Location
- Penkridge Bank Road Rugeley Staffordshire, S15 2UE England

Information
- Type: Academy
- Closed: 2016
- Local authority: Staffordshire
- Department for Education URN: 137100 Tables
- Ofsted: Reports
- Gender: Mixed
- Age: 11 to 18

= Fair Oak Academy =

Fair Oak Academy was a mixed secondary school located in Rugeley in the English county of Staffordshire.

Previously known as Fair Oak High School, the school gained specialist status as a Business and Enterprise College and was renamed Fair Oak Business and Enterprise College. In September 2011 the school converted to academy status and was renamed Fair Oak Academy. The school was then sponsored by the Creative Education Trust, along with Hagley Park Academy and Rugeley Sixth Form Academy.

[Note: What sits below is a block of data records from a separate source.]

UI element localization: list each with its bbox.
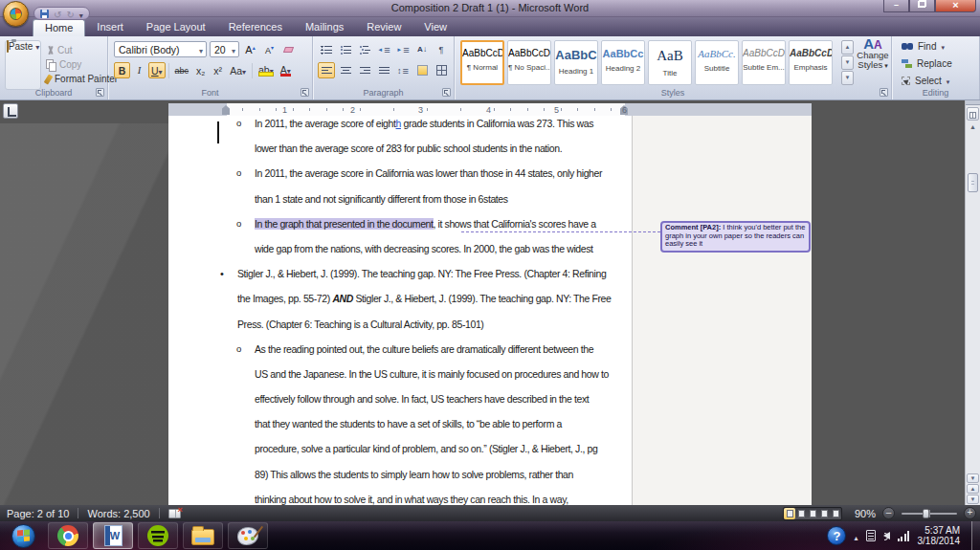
style-heading-1[interactable]: AaBbCHeading 1 [554,40,598,85]
scrollbar-thumb[interactable] [968,173,978,192]
tab-insert[interactable]: Insert [85,19,135,36]
document-line[interactable]: than 1 state and not significantly diffe… [220,187,611,211]
document-line[interactable]: oIn 2011, the average score in Californi… [220,161,611,186]
style-emphasis[interactable]: AaBbCcDtEmphasis [789,40,833,85]
text-segment[interactable]: that they wanted the students to have a … [255,418,562,429]
find-button[interactable]: Find [902,39,979,54]
document-line[interactable]: lower than the average score of 283 for … [220,136,611,161]
document-line[interactable]: effectively follow through and solve. In… [220,386,611,411]
tab-page-layout[interactable]: Page Layout [135,19,217,36]
spellcheck-icon[interactable] [168,509,181,518]
zoom-in-button[interactable] [964,507,976,519]
text-segment[interactable]: lower than the average score of 283 for … [255,143,562,154]
zoom-slider-thumb[interactable] [923,509,929,518]
save-button[interactable] [40,5,49,22]
copy-button[interactable]: Copy [46,57,118,72]
align-center-button[interactable] [337,62,354,78]
multilevel-list-button[interactable] [356,41,373,57]
text-segment[interactable]: procedure, solve a particular kind of pr… [255,443,597,454]
taskbar-word-button[interactable] [93,522,133,549]
decrease-indent-button[interactable] [375,41,392,57]
style-subtitle[interactable]: AaBbCc.Subtitle [695,40,739,85]
bold-button[interactable]: B [114,62,130,78]
taskbar-chrome-button[interactable] [48,522,88,549]
text-segment[interactable]: Stigler J., & Hiebert, J. (1999). The te… [353,293,612,304]
draft-view-button[interactable] [830,508,841,519]
style-scroll-down[interactable]: ▼ [841,55,854,70]
document-line[interactable]: oIn 2011, the average score of eighth gr… [220,111,611,136]
grow-font-button[interactable] [242,41,258,57]
replace-button[interactable]: Replace [902,56,979,71]
style-scroll-up[interactable]: ▲ [841,40,854,55]
action-center-icon[interactable] [866,530,876,541]
scroll-down-button[interactable]: ▼ [967,473,979,483]
zoom-out-button[interactable] [882,507,895,519]
text-segment[interactable]: 89) This allows the students to simply l… [255,469,573,480]
document-line[interactable]: Press. (Chapter 6: Teaching is a Cultura… [220,312,611,337]
paste-button[interactable]: Paste [5,40,41,90]
change-styles-button[interactable]: Change Styles [857,39,889,71]
page-indicator[interactable]: Page: 2 of 10 [7,508,69,519]
document-line[interactable]: US and the Japanese. In the US culture, … [220,362,611,386]
text-segment[interactable]: In 2011, the average score of eight [255,118,396,129]
qat-customize-button[interactable] [79,5,83,22]
style-heading-2[interactable]: AaBbCcHeading 2 [601,40,645,85]
taskbar-paint-button[interactable] [228,522,268,549]
redo-button[interactable] [66,5,74,22]
tab-review[interactable]: Review [355,19,412,36]
document-line[interactable]: •Stigler J., & Hiebert, J. (1999). The t… [220,261,611,286]
text-segment[interactable]: the Images, pp. 55-72) [237,293,332,304]
volume-icon[interactable] [883,532,890,539]
text-segment[interactable]: , it shows that California's scores have… [434,218,596,230]
close-button[interactable] [935,0,976,12]
strikethrough-button[interactable]: abc [172,62,192,78]
clear-formatting-button[interactable] [280,41,297,57]
document-line[interactable]: thinking about how to solve it, and in w… [220,487,611,505]
style-normal[interactable]: AaBbCcDc¶ Normal [460,40,504,85]
zoom-slider[interactable] [902,513,957,515]
text-segment[interactable]: As the reading pointed out, the culture … [255,343,593,355]
tab-references[interactable]: References [217,19,294,36]
taskbar-spotify-button[interactable] [138,522,178,549]
style-subtle-emphasis[interactable]: AaBbCcDtSubtle Em... [742,40,786,85]
next-page-button[interactable]: ▼ [967,495,979,504]
text-segment[interactable]: grade students in California was 273. Th… [401,118,593,129]
font-size-combo[interactable]: 20 [210,41,239,57]
show-hide-pilcrow-button[interactable]: ¶ [433,41,450,57]
document-line[interactable]: procedure, solve a particular kind of pr… [220,436,611,461]
tray-expand-icon[interactable] [854,527,858,544]
paste-dropdown[interactable] [35,41,39,52]
start-button[interactable] [3,522,43,549]
styles-dialog-launcher[interactable] [880,88,888,97]
text-segment[interactable]: wide gap from the nations, with decreasi… [255,243,593,254]
underline-button[interactable]: U [148,62,166,78]
office-button[interactable] [3,1,29,27]
line-spacing-button[interactable] [394,62,412,78]
document-line[interactable]: oAs the reading pointed out, the culture… [220,337,611,362]
text-segment[interactable]: effectively follow through and solve. In… [255,393,589,405]
tab-view[interactable]: View [412,19,458,36]
format-painter-button[interactable]: Format Painter [46,72,118,86]
zoom-level[interactable]: 90% [855,508,876,519]
outline-view-button[interactable] [818,508,830,519]
style-gallery-more[interactable]: ▼ [841,71,854,85]
font-dialog-launcher[interactable] [301,88,309,97]
document-line[interactable]: the Images, pp. 55-72) AND Stigler J., &… [220,286,611,311]
web-layout-view-button[interactable] [807,508,818,519]
previous-page-button[interactable]: ▲ [967,484,979,494]
tab-stop-selector[interactable] [3,103,18,119]
commented-text[interactable]: In the graph that presented in the docum… [255,218,434,230]
full-screen-view-button[interactable] [795,508,807,519]
style-title[interactable]: AaBTitle [648,40,692,85]
clipboard-dialog-launcher[interactable] [96,88,104,97]
document-line[interactable]: that they wanted the students to have a … [220,411,611,436]
text-segment[interactable]: US and the Japanese. In the US culture, … [255,368,609,380]
shading-button[interactable] [413,62,431,78]
document-line[interactable]: oIn the graph that presented in the docu… [220,211,611,236]
italic-button[interactable]: I [131,62,147,78]
word-count[interactable]: Words: 2,500 [87,508,149,519]
document-line[interactable]: wide gap from the nations, with decreasi… [220,236,611,261]
comment-balloon[interactable]: Comment [PA2]: I think you'd better put … [660,221,811,253]
cut-button[interactable]: Cut [46,43,118,57]
increase-indent-button[interactable] [394,41,412,57]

In November 2015 the Creative Education Trust launched a consultation on the possibility of merging its academies in Rugeley. The plans foresaw the new school operating over two sites, with pupils in academic years 7, 8 and 9 housed at the Fair Oak Academy site as a lower school and years 10, 11, 12 and 13 housed at the Hagley Park Academy site as an upper school. The merger commenced in September 2016 with the new combined school known as The Hart School.